Pacifist Britten was deeply troubled by the Vietnam War and returned to Henry James as the inspiration for this bitterly anti-war work once again employing Turn of the Screw librettist Myfanwy Piper. Television brought the Vietnam War graphically into living rooms across the world, and it was for television that this opera was commissioned by the BBC. Until recently this work has been rather neglected and unloved, but an orchestration for reduced forces by David Matthews aligning it with Britten’s other chamber operas has given it a new lease of life with a recent outing at the Aldeburgh and Edinburgh Festivals and a British Youth Opera production to come this year. This performance by the Conservatoire, laden with tension packed a huge emotional punch, making the case for this opera to be more widely seen.

On the face of it, James’ tale is very simple: the Wingrave family has provided generations of soldiers, yet Owen, although he has embarked on military training with his friend Lechmere under Mr Coyle, decides soldiering is not for him. There is a huge fuss when he returns home to Paramore, the country seat of the Wingraves, with every character in the opera set vehemently against him. Eventually he falls out with his grandfather Sir Philip Wingrave, loses his inheritance and the possibility of marrying his beloved Kate Julien is dashed. Championing outsiders is Britten at his very best. This is a study of a damaged man comprehensively ostracised but tempered by ghostly happenings in the old house, and in this production, Owen finds a terrible release.

Director Oliver Platt and designer Cordelia Chisholm created a simple dark set of panelled walls in an old country house and with gauzes slowly flying in and out it seemed as if the house was a character itself closing in on Owen. Victorian costumes were all in muted colours like a television set with the colour turned almost right down and Alex Kilgour’s ever changing white lighting palette brilliantly intensified the already brittle atmosphere. Adding Britten’s astonishing music from the tiny chamber orchestra on top form relishing the challenge of this difficult score ratcheted the tension to breaking point, encouraged by conductor Timothy Dean.

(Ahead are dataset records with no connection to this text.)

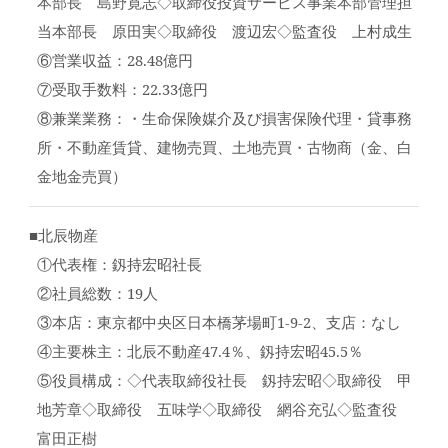
本部長 島野寛志◇取締役投資サービス事業本部管理担
当本部長 原田実◇取締役 渡辺宏◇監査役 上村成生
⑥営業収益：28.48億円
⑦受取手数料：22.33億円
⑧兼業業務：・生命保険媒介及び損害保険代理・貸事務
所・不動産賃貸、建物売買、土地売買・古物商（金、白
金地金売買）
■北辰物産
①代表権：釼持宏昭社長
②社員総数：19人
③本店：東京都中央区日本橋茅場町1-9-2、支店：なし
④主要株主：北辰不動産47.4％、釼持宏昭45.5％
⑤役員構成：◇代表取締役社長 釼持宏昭◇取締役 甲
地芳章◇取締役 五味学◇取締役 網谷充弘◇監査役
富田正樹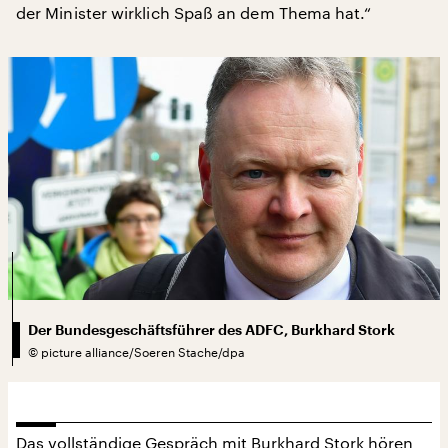
der Minister wirklich Spaß an dem Thema hat.“
Der Bundesgeschäftsführer des ADFC, Burkhard Stork
©
picture alliance/Soeren Stache/dpa
Das vollständige Gespräch mit Burkhard Stork hören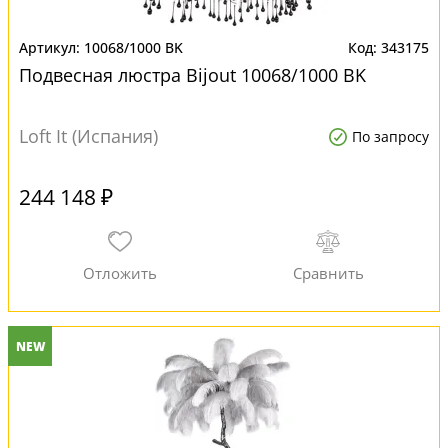
10068/1000 BK
343175
Подвесная люстра Bijout 10068/1000 BK
Loft It (Испания)
По запросу
244 148 ₽
NEW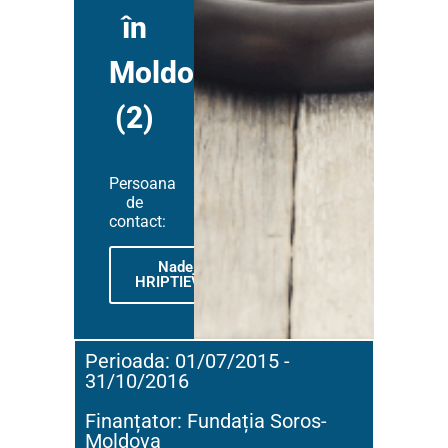
în
Moldova
(2)
Persoana
de
contact:
Nadejda
HRIPTIEVSCHI
Perioada: 01/07/2015 -
31/10/2016
Finanțator: Fundația Soros-
Moldova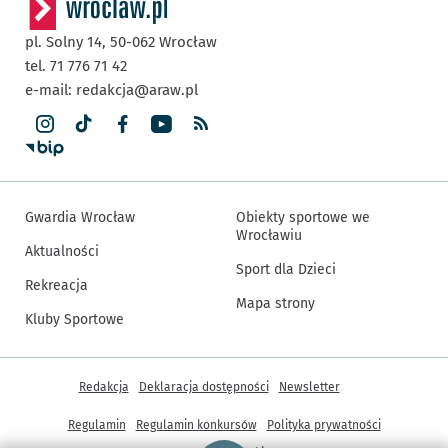
pl. Solny 14,
50-062
Wrocław
tel. 71 776 71 42
e-mail:
redakcja@araw.pl
Gwardia Wrocław
Obiekty sportowe we
Wrocławiu
Aktualności
Sport dla Dzieci
Rekreacja
Mapa strony
Kluby Sportowe
Inne informacje
Redakcja
Deklaracja dostępności
Newsletter
Regulamin
Regulamin konkursów
Polityka prywatności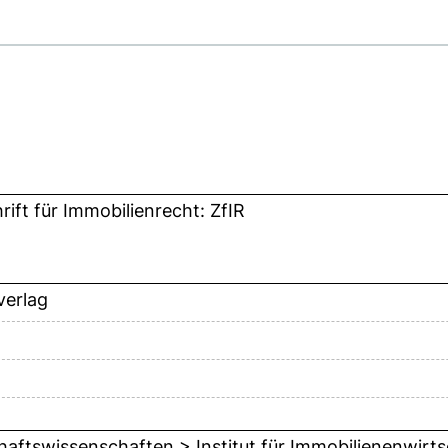
rift für Immobilienrecht: ZfIR
erlag
5
haftswissenschaften > Institut für Immobilienenwirts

Britten's singers get sparse help from the pit, and have to be confident to plough on regardless. It is a huge task, even for Opera Conservatoire students, and happily this was a very finely sung production from everyone, all crisp diction (there were no supertitles) and with Christopher Nairne as Wingrave giving the performance of his career in wounded baritone. There were so many memorable moments – you could almost reach out and touch the tension during his duet with Lynn Bellamy as Kate, two strong clear voices in unresolved disagreement and his soliloquy for peace was heart-breaking. David Horton was a stern Sir Philip, but also a moving narrator explaining the story of the strange death of a boy and his father, the subject of a double portrait. Annabella Ellis as Mrs Coyle is the only character to show an iota of sympathy for Owen was part of a strong trio of women. Stefan Berkieta was a gentle Mr Coyle and Kenneth Reid Owen’s baffled friend Lachmere, invited to an awkward dinner at the big house to try to bring Owen round.

Opera is a team effort, and I liked the generous touch of putting biographies in the programme of some of the senior production students alongside the singers, from scenic artists and prop makers to those who actually make the costumes, normally unsung heroes in the tiniest print but all with artistic careers ahead of them. 

In the dreamy and dark setting sometimes we cannot be too sure who is actually real in this production, and Owen Wingrave sees soldiers in his sleep, or spectrally lurking in doorways. What lingers is the vision of pacifist Owen, freed from his tormentors at last, joining the spirit world and walking towards us as the offstage childrens’ voices from the Conservatoire Children’s Chorus sing their plaintive trumpet calls in a shattering and moving beautiful finish.